# Why would you do that?!



## Loki (Aug 16, 2005)

One story I heard during my instructors' course was that of a prominent Israeli Judo practitioner (olympic level possibly) was once introduced to the style of Krav Maga. He was very excited about it to say the least. Especially the gun defenses. So he goes and demonstrate these techniques to his students. With a real gun. Which was loaded.
 He's still alive, but man, what an idiot.


----------



## Sam (Aug 16, 2005)

is there an article somewhere about this?
proof?


----------



## Loki (Aug 16, 2005)

Samantha said:
			
		

> is there an article somewhere about this?
> proof?


 I doubt it, but I heard it from a very reliable source who was there when it happened.


----------



## theletch1 (Aug 17, 2005)

Proof?  We don't need no stinkin' proof!  JK.  Doesn't sound that far out for a lot of people in the world.  I always like watching gun defense where the "attacker" sticks his finger into the trigger guard...ouch! Broken finger.


----------



## KenpoEMT (Aug 17, 2005)

Loki said:
			
		

> One story I heard during my instructors' course was that of a prominent Israeli Judo practitioner (olympic level possibly) was once introduced to the style of Krav Maga. He was very excited about it to say the least. Especially the gun defenses. So he goes and demonstrate these techniques to his students. With a real gun. Which was loaded.
> He's still alive, but man, what an idiot.
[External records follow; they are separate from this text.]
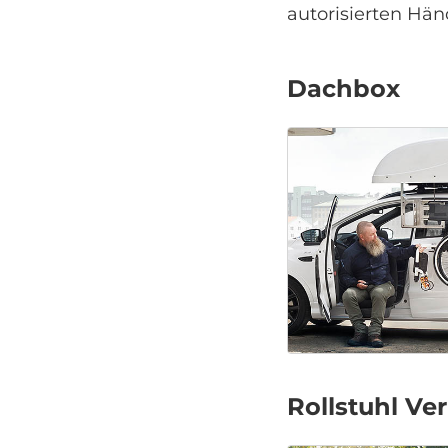
autorisierten Hä
Dachbox
Rollstuhl Ve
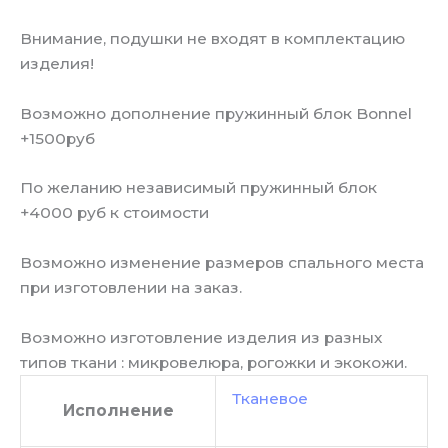
Внимание, подушки не входят в комплектацию
изделия!
Возможно дополнение пружинный блок Bonnel
+1500руб
По желанию независимый пружинный блок
+4000 руб к стоимости
Возможно изменение размеров спального места
при изготовлении на заказ.
Возможно изготовление изделия из разных
типов ткани : микровелюра, рогожки и экокожи.
Тканевое
Исполнение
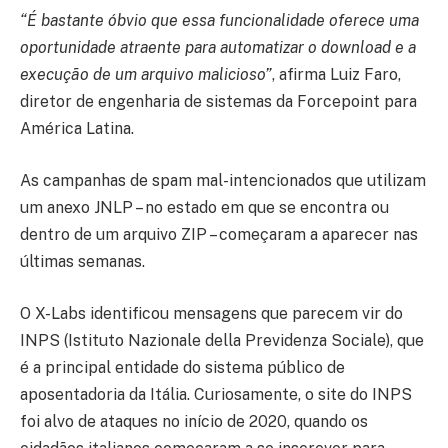
“É bastante óbvio que essa funcionalidade oferece uma
oportunidade atraente para automatizar o download e a
execução de um arquivo malicioso”
, afirma Luiz Faro,
diretor de engenharia de sistemas da Forcepoint para
América Latina.
As campanhas de spam mal-intencionados que utilizam
um anexo JNLP – no estado em que se encontra ou
dentro de um arquivo ZIP – começaram a aparecer nas
últimas semanas.
O X-Labs identificou mensagens que parecem vir do
INPS (Istituto Nazionale della Previdenza Sociale), que
é a principal entidade do sistema público de
aposentadoria da Itália. Curiosamente, o site do INPS
foi alvo de ataques no início de 2020, quando os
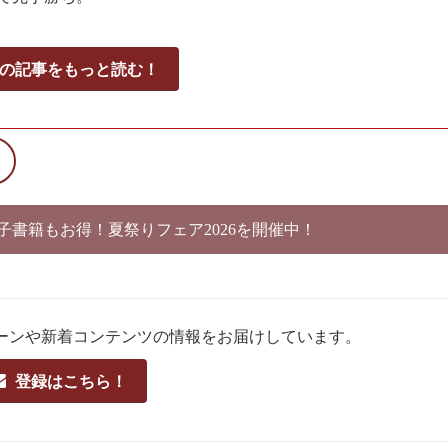
の記事をもっと読む！
電子書籍もお得！夏祭りフェア2026を開催中！
ーンや新着コンテンツの情報をお届けしています。
登録はこちら！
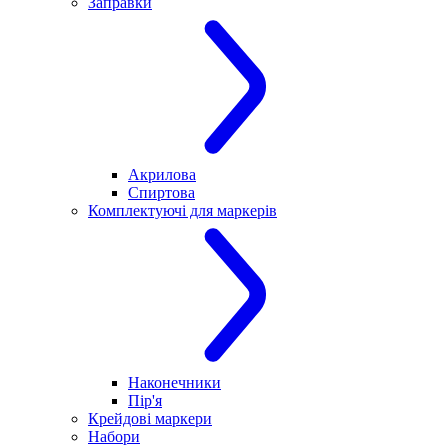
Заправки
Акрилова
Спиртова
Комплектуючі для маркерів
Наконечники
Пір'я
Крейдові маркери
Набори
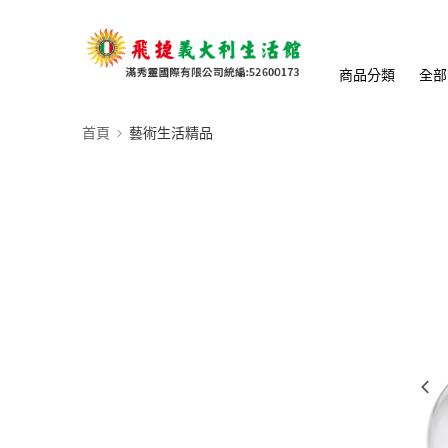
商品分類
全部
首頁
藝術生活精品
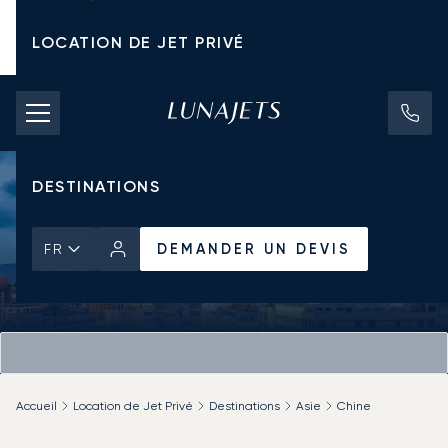
LOCATION DE JET PRIVÉ
TARIFS D'AFFRÈTEMENT
JETS PRIVÉS
DESTINATIONS
DEMANDER UN DEVIS
FR
Accueil
Location de Jet Privé
Destinations
Asie
Chine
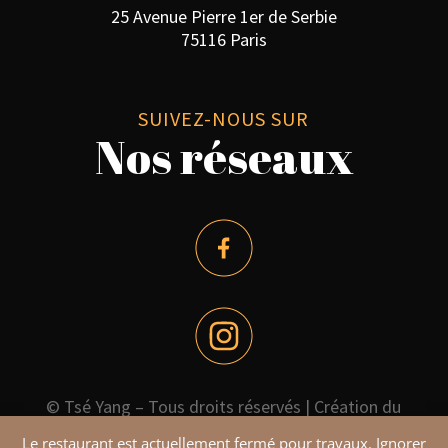
25 Avenue Pierre 1er de Serbie
75116 Paris
SUIVEZ-NOUS SUR
Nos réseaux
© Tsé Yang – Tous droits réservés |
Création du
site par Agence Fluence
Le restaurant est actuellement fermé pour travaux.
Ignorer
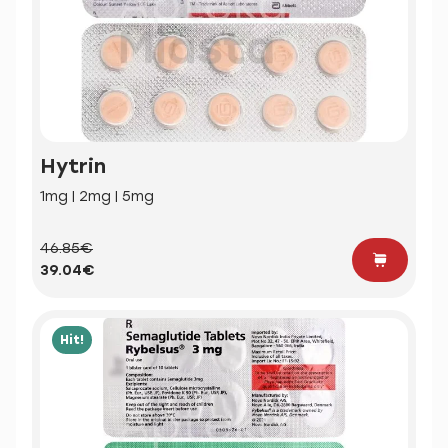
Hytrin
1mg | 2mg | 5mg
46.85€
39.04€
Hit!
Must have been a blast to watch.  I wonder if any of the observers were blown away by his skillful demonstration.


----------



## searcher (Aug 18, 2005)

It is not a question of why he did it, but will he do it again?   He may have thought he was good enough to do it.  The true test of his stupidity will be if he tries it again.


----------



## hong kong fooey (Feb 3, 2006)

I saw a videp of a cop who was teaching a gun saftey course and shot himself in the foot and then pulled out a ak47 yea everybody took off running


----------



## Cujo (Feb 5, 2006)

Sign that guy up for a Darwin award! There is just no end to these people!

Pax
Cujo


----------



## celtic_crippler (Feb 5, 2006)

Irresponsible. Not to mention stupid.


----------



## dobermann (Feb 5, 2006)

hong kong fooey said:
			
		

> I saw a videp of a cop who was teaching a gun saftey course and shot himself in the foot and then pulled out a ak47 yea everybody took off running


 
http://www.hockscqc.com/videoclips/ogrish-dot-com-police_foot_shoot.wmv

they did not run really, some guys were about to lynch him it seemed to me!


----------



## SAVAGE (Feb 5, 2006)

Man...I hope he doesnt hurt himself or anone watching....I dont know much about the mechanics of guns...but if they hit the ground cant they go off sometimes?


----------



## dobermann (Feb 5, 2006)

SAVAGE said:
			
		

> Man...I hope he doesnt hurt himself or anone watching....I dont know much about the mechanics of guns...but if they hit the ground cant they go off sometimes?


 
he did! heck, he shoot his foot with it! ROFLMAO

usually a gun should not go off when dropped. but as you know, murphys law is lurking everywhere! even with LEO's, MA's, anyone out there..  there is always something that can go wrong!!


----------